Transcribed page contents
-.-.-
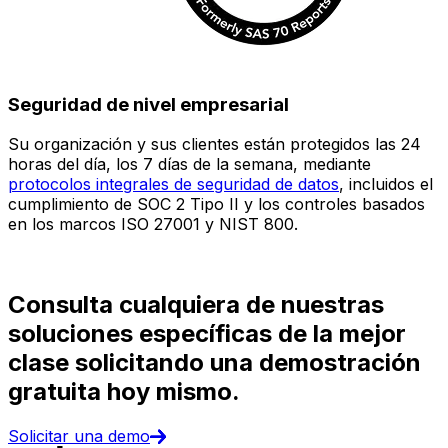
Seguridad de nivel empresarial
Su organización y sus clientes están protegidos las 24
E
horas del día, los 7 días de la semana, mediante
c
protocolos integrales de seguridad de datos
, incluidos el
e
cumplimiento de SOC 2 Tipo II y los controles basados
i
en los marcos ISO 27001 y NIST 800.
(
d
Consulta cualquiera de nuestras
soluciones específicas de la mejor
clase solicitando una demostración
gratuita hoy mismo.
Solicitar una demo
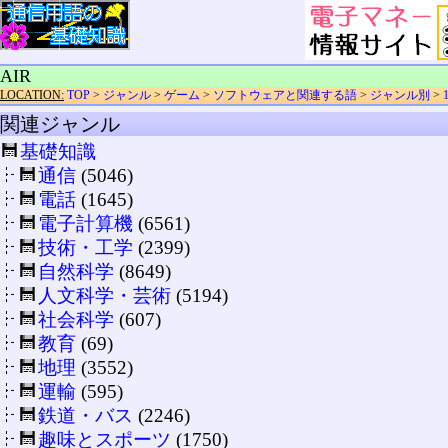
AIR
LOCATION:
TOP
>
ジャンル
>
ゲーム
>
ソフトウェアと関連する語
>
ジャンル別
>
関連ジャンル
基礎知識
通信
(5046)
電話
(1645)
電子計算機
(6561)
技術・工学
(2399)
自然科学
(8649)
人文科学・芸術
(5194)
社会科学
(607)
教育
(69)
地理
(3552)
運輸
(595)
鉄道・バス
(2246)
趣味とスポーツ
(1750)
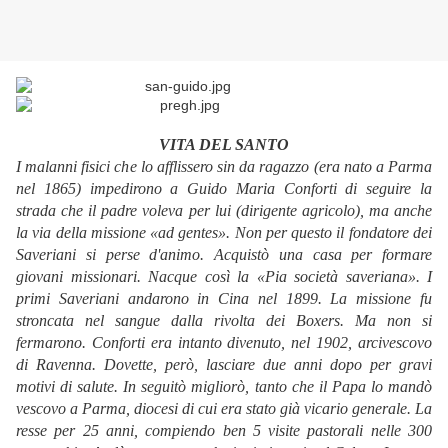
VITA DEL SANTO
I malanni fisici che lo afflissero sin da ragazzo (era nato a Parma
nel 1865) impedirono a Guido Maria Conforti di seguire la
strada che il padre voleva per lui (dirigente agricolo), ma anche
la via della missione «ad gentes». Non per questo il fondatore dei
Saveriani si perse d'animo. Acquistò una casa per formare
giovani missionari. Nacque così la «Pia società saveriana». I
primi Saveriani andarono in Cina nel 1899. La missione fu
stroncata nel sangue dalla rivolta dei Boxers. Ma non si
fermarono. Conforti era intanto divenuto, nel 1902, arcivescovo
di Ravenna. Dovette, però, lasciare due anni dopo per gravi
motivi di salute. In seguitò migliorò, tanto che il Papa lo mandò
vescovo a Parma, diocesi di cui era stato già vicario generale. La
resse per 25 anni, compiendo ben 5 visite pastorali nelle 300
-.-.-
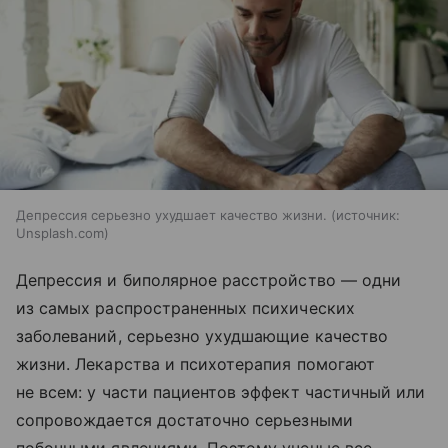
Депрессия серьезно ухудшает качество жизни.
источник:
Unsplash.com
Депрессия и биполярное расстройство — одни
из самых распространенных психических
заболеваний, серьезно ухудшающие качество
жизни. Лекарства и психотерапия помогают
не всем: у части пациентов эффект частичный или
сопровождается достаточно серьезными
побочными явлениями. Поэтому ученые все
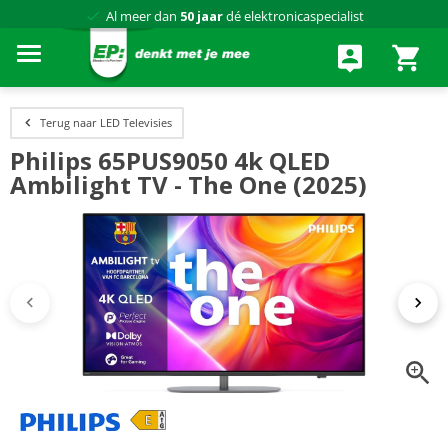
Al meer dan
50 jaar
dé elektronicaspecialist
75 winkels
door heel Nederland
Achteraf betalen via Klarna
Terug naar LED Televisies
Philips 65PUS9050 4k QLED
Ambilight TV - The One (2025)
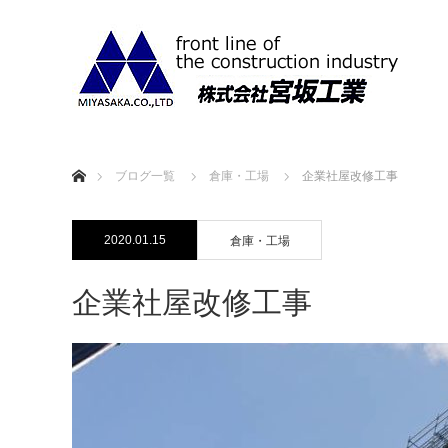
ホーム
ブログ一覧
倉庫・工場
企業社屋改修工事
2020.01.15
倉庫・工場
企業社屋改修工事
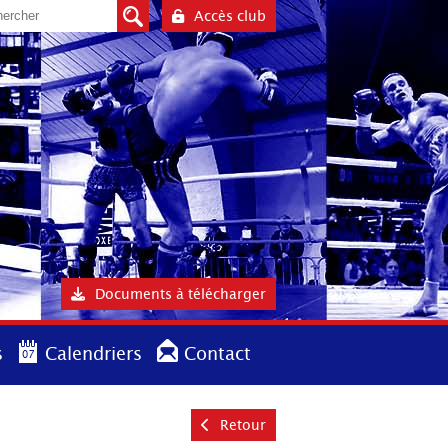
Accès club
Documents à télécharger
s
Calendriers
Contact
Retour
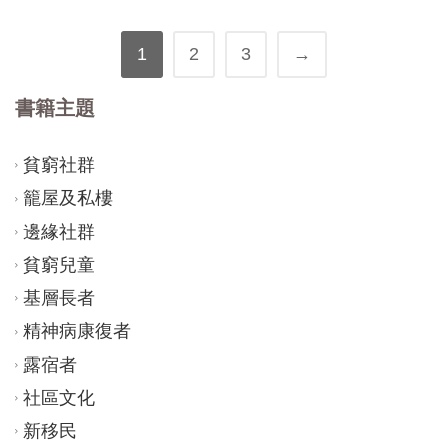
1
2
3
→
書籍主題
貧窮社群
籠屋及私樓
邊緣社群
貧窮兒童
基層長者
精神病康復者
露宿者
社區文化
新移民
-.-.-
## What the exercise asks
Exactly reproduce the lines above, starting at the one that contains "gratuita hoy mismo." and ending at the one that contains "la via della", both inclusive; leave the pictures out and add no other lines.

## Exercise solution
gratuita hoy mismo.
Solicitar una demo
AIR
LOCATION:
TOP
>
ジャンル
>
ゲーム
>
ソフトウェアと関連する語
>
ジャンル別
>
関連ジャンル
基礎知識
通信
(5046)
電話
(1645)
電子計算機
(6561)
技術・工学
(2399)
自然科学
(8649)
人文科学・芸術
(5194)
社会科学
(607)
教育
(69)
地理
(3552)
運輸
(595)
鉄道・バス
(2246)
趣味とスポーツ
(1750)
VITA DEL SANTO
I malanni fisici che lo afflissero sin da ragazzo (era nato a Parma
nel 1865) impedirono a Guido Maria Conforti di seguire la
strada che il padre voleva per lui (dirigente agricolo), ma anche
la via della missione «ad gentes». Non per questo il fondatore dei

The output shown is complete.